The crushing defeat he suffered on the legendary, bone-chilling summit of Mount Mythar had shattered Akira's pride like a shard of glass. He carried a wound in his chest that was more than just physical; it was the weight of that gargantuan dragon's indifferent gaze, a gaze that had mocked him with the reality of how fragile and pathetic a mortal he truly was despite his Level 130 mana. He had failed the quest. Furthermore, on this path he had taken with a vow to destroy the Inquisition, he had stained his hands with the ashes and blood of an innocent tribe. He could not return to the Capital, to the Adventurer's Guild, or to Vargus's mocking, inquisitive eyes in this state—defeated and broken. Especially not with this little dark elf girl, a living embodiment of his guilt and shame, by his side.

The months ahead were like a freezing reflection of hell on earth. Akira turned his route completely away from the Capital, toward the unknown, wild depths of the map. His goal was survival and the reconstruction of his strength and his broken pride.

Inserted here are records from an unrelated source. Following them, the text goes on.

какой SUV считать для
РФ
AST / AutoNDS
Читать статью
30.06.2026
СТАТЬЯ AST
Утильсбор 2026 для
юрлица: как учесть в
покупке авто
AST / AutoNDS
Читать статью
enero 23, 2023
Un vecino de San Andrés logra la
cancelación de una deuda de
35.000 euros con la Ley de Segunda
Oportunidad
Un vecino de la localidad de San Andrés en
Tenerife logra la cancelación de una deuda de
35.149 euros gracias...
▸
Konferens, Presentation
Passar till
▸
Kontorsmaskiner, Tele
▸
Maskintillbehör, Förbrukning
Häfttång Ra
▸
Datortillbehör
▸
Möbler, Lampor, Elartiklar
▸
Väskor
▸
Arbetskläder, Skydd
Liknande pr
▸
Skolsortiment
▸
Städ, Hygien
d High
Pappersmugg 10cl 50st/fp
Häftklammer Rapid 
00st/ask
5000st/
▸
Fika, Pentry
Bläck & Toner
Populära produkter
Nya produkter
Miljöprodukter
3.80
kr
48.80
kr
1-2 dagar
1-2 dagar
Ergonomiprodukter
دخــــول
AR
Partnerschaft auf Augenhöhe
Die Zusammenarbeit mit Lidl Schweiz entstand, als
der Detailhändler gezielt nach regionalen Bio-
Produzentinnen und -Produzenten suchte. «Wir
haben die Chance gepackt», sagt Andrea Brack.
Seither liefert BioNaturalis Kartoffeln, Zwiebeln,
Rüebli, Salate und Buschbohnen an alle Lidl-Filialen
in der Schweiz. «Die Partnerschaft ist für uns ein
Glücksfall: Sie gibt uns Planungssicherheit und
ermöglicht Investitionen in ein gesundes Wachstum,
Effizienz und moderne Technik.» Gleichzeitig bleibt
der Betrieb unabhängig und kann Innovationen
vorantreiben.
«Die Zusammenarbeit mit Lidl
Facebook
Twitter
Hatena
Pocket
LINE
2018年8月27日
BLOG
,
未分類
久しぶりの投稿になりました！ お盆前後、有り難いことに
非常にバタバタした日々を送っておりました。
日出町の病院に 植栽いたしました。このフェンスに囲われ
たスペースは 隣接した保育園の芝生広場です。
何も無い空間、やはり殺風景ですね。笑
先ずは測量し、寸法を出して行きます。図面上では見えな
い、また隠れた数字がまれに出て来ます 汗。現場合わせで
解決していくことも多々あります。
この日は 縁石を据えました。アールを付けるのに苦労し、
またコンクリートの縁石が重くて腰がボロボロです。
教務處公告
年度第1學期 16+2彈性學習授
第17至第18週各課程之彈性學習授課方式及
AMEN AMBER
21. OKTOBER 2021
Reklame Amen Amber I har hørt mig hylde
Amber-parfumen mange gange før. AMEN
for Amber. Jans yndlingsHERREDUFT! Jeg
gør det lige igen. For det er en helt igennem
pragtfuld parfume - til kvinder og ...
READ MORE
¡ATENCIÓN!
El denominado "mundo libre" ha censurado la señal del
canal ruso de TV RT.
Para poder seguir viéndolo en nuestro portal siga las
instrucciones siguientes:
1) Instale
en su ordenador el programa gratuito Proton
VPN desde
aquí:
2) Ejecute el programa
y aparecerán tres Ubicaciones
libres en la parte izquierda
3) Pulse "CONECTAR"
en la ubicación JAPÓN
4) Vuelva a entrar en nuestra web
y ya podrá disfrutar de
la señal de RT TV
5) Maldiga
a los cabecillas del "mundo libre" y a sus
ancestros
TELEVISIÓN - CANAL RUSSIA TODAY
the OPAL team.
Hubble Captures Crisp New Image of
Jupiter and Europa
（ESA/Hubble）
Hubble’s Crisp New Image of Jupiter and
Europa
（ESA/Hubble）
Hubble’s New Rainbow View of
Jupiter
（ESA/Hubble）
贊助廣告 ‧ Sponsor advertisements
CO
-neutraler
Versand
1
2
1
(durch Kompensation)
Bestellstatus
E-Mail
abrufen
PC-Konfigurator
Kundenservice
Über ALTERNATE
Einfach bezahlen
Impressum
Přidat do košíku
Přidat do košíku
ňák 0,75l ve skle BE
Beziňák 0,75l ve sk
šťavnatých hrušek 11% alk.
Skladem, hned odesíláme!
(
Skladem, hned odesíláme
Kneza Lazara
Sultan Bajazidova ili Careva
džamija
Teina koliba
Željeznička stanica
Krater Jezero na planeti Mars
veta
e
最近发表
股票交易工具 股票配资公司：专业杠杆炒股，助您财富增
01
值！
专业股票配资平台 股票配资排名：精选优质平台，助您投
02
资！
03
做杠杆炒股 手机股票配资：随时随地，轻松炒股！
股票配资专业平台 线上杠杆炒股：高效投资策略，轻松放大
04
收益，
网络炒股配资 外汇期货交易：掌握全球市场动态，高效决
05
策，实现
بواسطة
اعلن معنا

However, this struggle for survival in the forest was not just against nature; it was against the five-year-old dark elf girl he had dragged away and "saved." The hatred within the girl was sharper than the mountain's freezing cold. In the first weeks, she refused to eat, sealing her lips until she grew weak and fainted. Akira was forced to feed her the meat of the wild boars or deer he hunted by holding her down, sometimes using magic to pry her jaw open. At night, whenever Akira closed his eyes from exhaustion, the girl attacked his jugular repeatedly with sharp stones or shards of bone she had found, only to be hurled back every time by his mana, which functioned as an automatic defense mechanism. Not a single word was shared between them. One was a fake adult—silent, hollow, and scorched by regret; the other was a feral kitten, her eyes dripping with pure malice, burning with the flame of revenge.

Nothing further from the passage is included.